AI Hyper-Personalised Phishing Impersonating Booking.com
Criminals use AI to generate personalised Booking.com phishing emails that reference the victim's real upcoming reservation details, luring them into entering payment or login credentials on a convincing fake portal.
Part of: AI Hyper-Personalised Phishing Scams
Last reviewed: 8 June 2026
Booking.com sends a high volume of transactional emails — booking confirmations, pre-stay reminders, and payment requests from properties — creating ample opportunity for criminals who can mimic the format. What makes AI-assisted phishing particularly dangerous in the travel context is the ability to incorporate real reservation details: destination, property name, check-in date, and booking reference, all of which give the message immediate credibility.
These details can be sourced from multiple vectors: phishing emails that previously harvested Booking.com credentials, compromised Booking.com property-partner accounts (which have been a documented attack vector), or data-broker records that include travel booking history scraped from loyalty programmes or email receipts.
A victim who has a genuine upcoming stay in Barcelona and receives an email referencing that exact property, check-in date, and a plausible payment or identity verification requirement is far more likely to comply than if the email were generic.
How this scam works on the Booking.com brand
Attackers who compromise Booking.com property-partner accounts gain access to real guest reservation details, including email addresses and booking references. They use this data to send personalised phishing emails to those guests, appearing to come from Booking.com itself, citing a 'payment verification required' or 'identity confirmation needed before check-in'.
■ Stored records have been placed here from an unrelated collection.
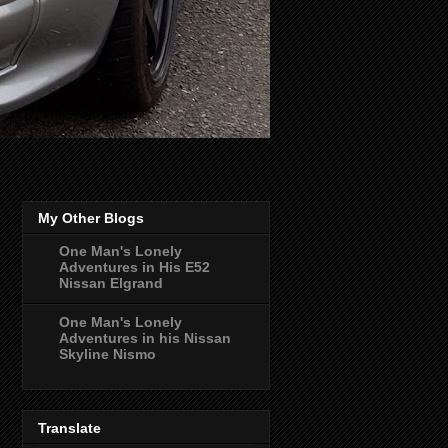
My Other Blogs
One Man's Lonely
Adventures in His E52
Nissan Elgrand
One Man's Lonely
Adventures in his Nissan
Skyline Nismo
Translate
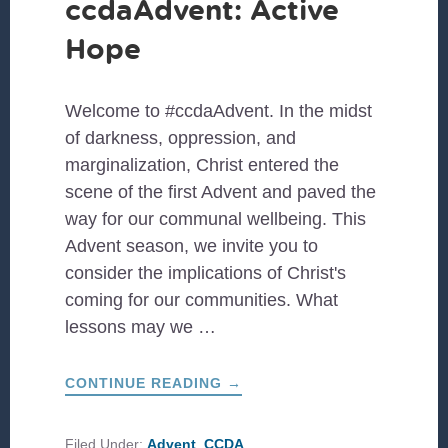
ccdaAdvent: Active
Hope
Welcome to #ccdaAdvent. In the midst
of darkness, oppression, and
marginalization, Christ entered the
scene of the first Advent and paved the
way for our communal wellbeing. This
Advent season, we invite you to
consider the implications of Christ's
coming for our communities. What
lessons may we …
ABOUT
CONTINUE READING
→
#CCDAADVENT:
ACTIVE
HOPE
Filed Under:
Advent
,
CCDA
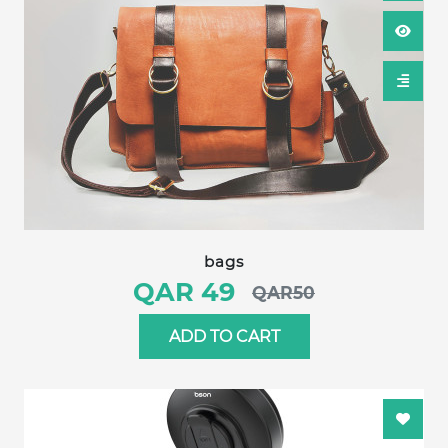
bags
QAR 49
QAR50
ADD TO CART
AI tools can scale this by generating unique email body text for each victim, referencing their specific property, dates, and booking number. The email links to a fake booking.com page that captures login credentials or payment card details.
Some campaigns ask the guest to re-enter card details to 'confirm' that the payment method registered at booking time is still valid, using a small pre-authorisation transaction as cover. The card details are then used for larger fraudulent transactions.
Common red flags
- A Booking.com email references your real upcoming reservation details but links to a domain that is not booking.com
- The email asks you to re-verify your payment card details through a link rather than directing you to your Booking.com account
- The message arrives via an email address that is not from booking.com — even subtle lookalikes are fraudulent
- You receive a WhatsApp or SMS message referencing your reservation details and asking you to click a link
- The payment verification page looks like booking.com but lacks the HTTPS padlock showing a valid booking.com certificate
- A pre-authorisation charge appears on your card from an unfamiliar company name after clicking the link
How to protect yourself
- Log in directly at booking.com to check any account or reservation alerts — never through email links
- Enable two-factor authentication on your Booking.com account under Account Security
- Be extra vigilant with reservation-related communications in the days before a planned stay
- If a property messages you through Booking.com requesting off-platform payment, report it to Booking.com immediately
- Use a virtual single-use card number for online travel bookings where your bank offers this feature
- Verify any pre-authorisation charge with your bank before approving
How to report it
- Report phishing impersonating Booking.com via the Help Centre at booking.com/content/cs.html
- Report compromised property accounts to Booking.com's partner support so other guests can be protected
- File a complaint with the FTC at reportfraud.ftc.gov (US) or Action Fraud at actionfraud.police.uk (UK)
- Contact your bank immediately if payment card details were entered on a fraudulent page
Frequently asked questions
How did the scammer know my Booking.com reservation details?
Most commonly, the property's Booking.com partner account was itself compromised, giving the attacker access to all guest details. This is why Booking.com itself warns guests to pay only through its platform and to be cautious of off-platform payment requests.
Does Booking.com ever send payment verification requests by email?
Booking.com sends payment reminders and booking confirmations, but genuine messages always direct you to log in to your account at booking.com — they do not ask you to re-enter card details through an email link.
What does Booking.com do when a property partner account is compromised?
Booking.com actively monitors for unusual activity in partner accounts and notifies affected guests when compromise is detected. If you receive a notification like this, update your own Booking.com password as a precaution.